▶ **What is required**
Your result should be every line of the records below that contains the word "slug".
Dataset excerpts Start Marker
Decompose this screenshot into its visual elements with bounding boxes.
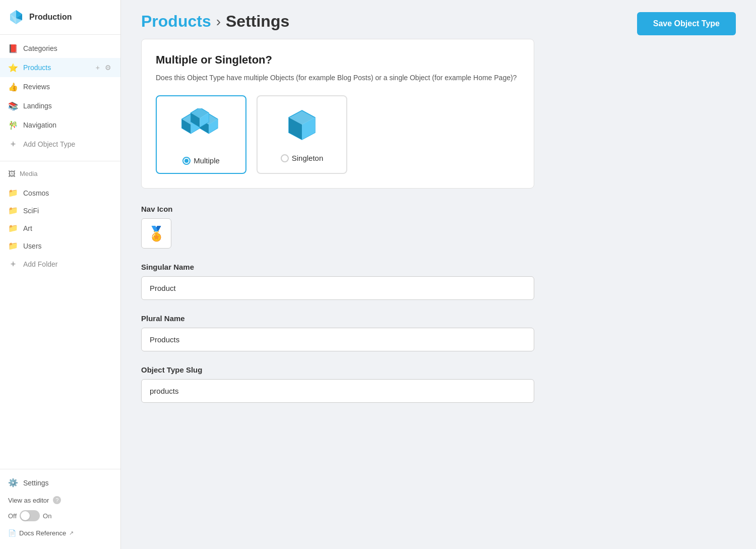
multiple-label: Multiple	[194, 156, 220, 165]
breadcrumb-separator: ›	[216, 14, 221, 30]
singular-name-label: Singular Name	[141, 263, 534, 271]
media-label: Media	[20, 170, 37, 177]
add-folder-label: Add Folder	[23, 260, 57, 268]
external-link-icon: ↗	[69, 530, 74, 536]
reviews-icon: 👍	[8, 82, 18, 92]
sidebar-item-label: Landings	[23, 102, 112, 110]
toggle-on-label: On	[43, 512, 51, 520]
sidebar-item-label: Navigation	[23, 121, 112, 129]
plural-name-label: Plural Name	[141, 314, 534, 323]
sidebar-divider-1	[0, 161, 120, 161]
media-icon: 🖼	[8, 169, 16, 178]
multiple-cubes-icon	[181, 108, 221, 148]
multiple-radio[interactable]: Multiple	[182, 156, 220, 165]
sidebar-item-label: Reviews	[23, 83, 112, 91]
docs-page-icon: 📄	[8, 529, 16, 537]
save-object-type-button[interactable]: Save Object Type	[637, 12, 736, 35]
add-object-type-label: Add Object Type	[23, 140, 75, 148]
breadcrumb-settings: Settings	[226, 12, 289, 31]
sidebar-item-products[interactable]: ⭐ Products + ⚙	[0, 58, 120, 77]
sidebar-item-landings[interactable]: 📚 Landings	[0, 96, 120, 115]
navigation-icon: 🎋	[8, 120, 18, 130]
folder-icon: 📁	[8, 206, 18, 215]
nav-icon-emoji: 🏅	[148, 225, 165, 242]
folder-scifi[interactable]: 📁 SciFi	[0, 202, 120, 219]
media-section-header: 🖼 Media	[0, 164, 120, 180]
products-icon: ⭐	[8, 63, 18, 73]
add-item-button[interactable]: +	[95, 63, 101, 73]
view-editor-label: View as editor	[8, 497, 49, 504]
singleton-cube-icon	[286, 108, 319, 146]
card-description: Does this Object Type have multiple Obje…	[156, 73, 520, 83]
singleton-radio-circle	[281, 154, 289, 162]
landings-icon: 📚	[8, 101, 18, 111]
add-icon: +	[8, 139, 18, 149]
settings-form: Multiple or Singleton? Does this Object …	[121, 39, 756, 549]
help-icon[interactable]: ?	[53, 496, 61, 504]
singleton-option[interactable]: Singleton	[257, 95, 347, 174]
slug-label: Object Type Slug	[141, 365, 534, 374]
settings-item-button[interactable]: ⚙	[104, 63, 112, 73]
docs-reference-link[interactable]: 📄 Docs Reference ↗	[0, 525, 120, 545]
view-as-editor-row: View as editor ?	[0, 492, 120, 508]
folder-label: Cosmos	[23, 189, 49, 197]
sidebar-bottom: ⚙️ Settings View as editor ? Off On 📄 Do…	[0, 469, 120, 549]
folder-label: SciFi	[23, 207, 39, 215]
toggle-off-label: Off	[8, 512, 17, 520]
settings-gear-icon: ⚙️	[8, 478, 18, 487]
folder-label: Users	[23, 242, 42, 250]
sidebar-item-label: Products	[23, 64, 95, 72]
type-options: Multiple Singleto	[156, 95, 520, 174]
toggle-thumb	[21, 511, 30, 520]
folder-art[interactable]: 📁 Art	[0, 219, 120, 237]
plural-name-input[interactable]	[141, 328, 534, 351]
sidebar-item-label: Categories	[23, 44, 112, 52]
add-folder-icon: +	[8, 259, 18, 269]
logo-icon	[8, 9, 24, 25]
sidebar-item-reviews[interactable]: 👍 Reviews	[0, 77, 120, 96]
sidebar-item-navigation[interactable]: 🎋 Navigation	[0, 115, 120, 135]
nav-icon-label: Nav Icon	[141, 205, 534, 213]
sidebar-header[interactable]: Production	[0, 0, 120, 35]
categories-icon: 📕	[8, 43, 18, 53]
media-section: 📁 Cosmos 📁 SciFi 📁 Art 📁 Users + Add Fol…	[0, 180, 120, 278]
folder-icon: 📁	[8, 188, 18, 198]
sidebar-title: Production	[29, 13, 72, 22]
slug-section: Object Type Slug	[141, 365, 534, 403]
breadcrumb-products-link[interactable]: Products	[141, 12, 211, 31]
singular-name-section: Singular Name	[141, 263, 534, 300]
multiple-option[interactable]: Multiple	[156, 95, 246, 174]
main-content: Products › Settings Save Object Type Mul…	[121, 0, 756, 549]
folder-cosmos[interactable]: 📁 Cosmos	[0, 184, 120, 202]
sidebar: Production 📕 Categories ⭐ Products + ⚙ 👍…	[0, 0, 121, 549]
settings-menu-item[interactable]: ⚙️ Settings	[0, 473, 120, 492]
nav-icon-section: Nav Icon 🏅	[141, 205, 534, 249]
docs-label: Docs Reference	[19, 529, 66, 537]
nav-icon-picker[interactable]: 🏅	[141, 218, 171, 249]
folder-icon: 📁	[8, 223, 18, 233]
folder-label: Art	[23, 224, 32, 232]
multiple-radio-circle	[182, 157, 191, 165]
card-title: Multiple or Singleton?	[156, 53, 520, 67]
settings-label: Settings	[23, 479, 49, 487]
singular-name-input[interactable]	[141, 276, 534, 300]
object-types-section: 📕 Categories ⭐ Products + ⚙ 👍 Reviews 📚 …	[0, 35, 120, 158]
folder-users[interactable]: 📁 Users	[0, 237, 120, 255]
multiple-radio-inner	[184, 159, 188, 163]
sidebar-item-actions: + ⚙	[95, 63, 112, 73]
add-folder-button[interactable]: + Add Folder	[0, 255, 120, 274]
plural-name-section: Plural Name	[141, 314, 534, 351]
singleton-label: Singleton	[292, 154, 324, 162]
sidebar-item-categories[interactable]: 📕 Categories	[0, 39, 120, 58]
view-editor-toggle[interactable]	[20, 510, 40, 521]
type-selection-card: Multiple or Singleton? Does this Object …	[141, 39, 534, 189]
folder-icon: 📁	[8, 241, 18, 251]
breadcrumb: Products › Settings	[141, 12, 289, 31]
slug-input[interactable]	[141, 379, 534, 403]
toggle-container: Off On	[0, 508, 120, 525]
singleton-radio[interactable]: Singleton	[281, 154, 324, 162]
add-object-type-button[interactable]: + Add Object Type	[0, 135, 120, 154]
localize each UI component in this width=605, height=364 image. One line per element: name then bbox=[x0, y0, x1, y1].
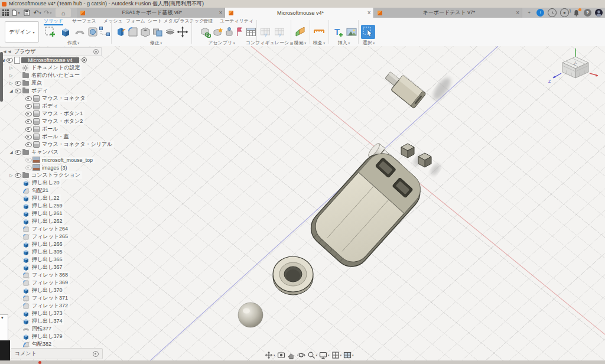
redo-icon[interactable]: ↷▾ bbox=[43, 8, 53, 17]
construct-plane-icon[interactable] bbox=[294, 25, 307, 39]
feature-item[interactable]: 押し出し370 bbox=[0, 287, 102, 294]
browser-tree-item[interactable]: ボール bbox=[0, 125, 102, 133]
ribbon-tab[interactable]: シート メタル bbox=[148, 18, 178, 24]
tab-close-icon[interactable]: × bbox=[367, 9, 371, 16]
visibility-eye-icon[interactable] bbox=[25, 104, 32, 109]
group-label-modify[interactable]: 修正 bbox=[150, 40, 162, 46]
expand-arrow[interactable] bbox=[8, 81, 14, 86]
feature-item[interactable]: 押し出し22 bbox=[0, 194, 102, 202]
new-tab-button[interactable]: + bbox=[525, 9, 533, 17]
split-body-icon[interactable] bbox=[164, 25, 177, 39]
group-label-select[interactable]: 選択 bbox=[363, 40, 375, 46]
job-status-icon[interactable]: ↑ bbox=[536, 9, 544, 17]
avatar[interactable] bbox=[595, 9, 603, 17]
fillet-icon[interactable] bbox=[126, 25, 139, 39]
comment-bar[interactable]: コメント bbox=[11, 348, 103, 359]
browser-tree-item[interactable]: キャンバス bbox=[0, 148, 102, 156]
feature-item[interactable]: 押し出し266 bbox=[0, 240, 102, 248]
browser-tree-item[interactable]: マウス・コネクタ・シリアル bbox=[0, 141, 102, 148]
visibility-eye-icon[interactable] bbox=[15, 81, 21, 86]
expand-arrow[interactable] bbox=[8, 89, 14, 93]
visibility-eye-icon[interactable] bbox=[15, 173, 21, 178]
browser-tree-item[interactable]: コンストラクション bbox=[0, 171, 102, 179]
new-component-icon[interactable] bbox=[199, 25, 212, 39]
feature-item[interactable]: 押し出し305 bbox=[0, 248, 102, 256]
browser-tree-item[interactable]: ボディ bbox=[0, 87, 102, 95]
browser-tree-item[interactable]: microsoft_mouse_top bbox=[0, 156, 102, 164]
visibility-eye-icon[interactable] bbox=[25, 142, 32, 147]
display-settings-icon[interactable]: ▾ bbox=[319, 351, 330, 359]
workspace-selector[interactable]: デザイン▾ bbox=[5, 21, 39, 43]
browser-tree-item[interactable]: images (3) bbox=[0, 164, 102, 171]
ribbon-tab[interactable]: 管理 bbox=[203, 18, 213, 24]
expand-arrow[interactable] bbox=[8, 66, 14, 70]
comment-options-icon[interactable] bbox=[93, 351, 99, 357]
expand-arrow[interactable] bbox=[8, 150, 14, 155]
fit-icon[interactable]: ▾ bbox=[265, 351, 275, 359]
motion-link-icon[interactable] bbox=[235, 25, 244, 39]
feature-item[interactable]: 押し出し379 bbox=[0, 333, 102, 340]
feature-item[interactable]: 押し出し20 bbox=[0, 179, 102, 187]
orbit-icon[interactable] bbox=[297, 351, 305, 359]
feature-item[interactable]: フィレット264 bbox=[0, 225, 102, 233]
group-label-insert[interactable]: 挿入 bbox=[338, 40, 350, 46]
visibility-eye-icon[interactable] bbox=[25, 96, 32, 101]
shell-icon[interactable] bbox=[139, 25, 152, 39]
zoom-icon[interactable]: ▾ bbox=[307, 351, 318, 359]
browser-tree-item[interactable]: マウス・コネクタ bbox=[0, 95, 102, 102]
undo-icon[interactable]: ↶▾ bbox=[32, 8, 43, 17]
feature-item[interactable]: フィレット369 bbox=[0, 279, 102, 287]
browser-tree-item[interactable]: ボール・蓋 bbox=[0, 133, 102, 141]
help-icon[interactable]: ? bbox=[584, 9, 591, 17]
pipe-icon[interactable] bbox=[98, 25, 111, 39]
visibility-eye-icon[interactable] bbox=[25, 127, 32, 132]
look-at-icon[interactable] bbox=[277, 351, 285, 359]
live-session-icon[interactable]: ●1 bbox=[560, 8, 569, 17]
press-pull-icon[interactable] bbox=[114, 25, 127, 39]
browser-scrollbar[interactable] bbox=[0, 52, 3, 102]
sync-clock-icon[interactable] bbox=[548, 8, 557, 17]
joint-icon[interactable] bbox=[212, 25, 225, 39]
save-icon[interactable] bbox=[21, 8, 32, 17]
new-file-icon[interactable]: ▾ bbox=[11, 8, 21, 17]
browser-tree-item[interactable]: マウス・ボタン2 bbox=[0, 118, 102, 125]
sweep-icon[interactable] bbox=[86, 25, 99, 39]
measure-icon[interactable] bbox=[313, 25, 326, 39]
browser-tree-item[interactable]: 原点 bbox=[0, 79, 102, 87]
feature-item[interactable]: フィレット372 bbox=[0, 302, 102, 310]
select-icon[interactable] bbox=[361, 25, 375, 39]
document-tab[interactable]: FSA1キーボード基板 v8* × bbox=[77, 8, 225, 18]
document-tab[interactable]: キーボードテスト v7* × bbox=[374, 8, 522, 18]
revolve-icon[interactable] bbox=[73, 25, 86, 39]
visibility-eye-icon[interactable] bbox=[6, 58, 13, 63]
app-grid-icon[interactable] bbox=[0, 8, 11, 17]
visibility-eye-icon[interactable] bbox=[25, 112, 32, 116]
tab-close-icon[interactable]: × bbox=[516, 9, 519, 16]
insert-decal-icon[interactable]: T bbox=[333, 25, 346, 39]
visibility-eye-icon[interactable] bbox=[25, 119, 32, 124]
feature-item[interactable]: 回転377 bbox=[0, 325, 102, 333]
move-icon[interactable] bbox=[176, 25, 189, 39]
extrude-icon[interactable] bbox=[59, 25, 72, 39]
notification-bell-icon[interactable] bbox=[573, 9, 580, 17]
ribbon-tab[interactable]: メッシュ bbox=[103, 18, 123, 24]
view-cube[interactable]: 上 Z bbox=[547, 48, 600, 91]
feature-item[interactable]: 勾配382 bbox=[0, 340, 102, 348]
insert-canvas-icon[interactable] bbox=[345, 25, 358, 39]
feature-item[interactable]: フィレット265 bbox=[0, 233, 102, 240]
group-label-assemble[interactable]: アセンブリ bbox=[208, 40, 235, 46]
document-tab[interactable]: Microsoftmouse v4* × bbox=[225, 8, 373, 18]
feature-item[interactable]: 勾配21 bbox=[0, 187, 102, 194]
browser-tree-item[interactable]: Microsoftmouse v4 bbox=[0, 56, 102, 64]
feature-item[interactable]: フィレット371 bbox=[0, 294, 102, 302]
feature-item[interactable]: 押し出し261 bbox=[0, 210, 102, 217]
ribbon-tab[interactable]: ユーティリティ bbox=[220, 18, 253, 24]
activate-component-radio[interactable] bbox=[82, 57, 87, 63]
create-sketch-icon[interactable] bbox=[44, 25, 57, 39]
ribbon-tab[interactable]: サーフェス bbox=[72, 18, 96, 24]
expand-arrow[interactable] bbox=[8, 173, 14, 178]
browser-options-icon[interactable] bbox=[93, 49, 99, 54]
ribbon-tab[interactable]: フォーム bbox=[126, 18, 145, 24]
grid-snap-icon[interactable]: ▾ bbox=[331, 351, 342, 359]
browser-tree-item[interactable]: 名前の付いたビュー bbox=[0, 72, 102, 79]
Dataset excerpts End Marker
▶ **Answer section**
slug-label: Object Type Slug	[141, 365, 534, 374]
slug-section: Object Type Slug	[141, 365, 534, 403]
slug-input[interactable]	[141, 379, 534, 403]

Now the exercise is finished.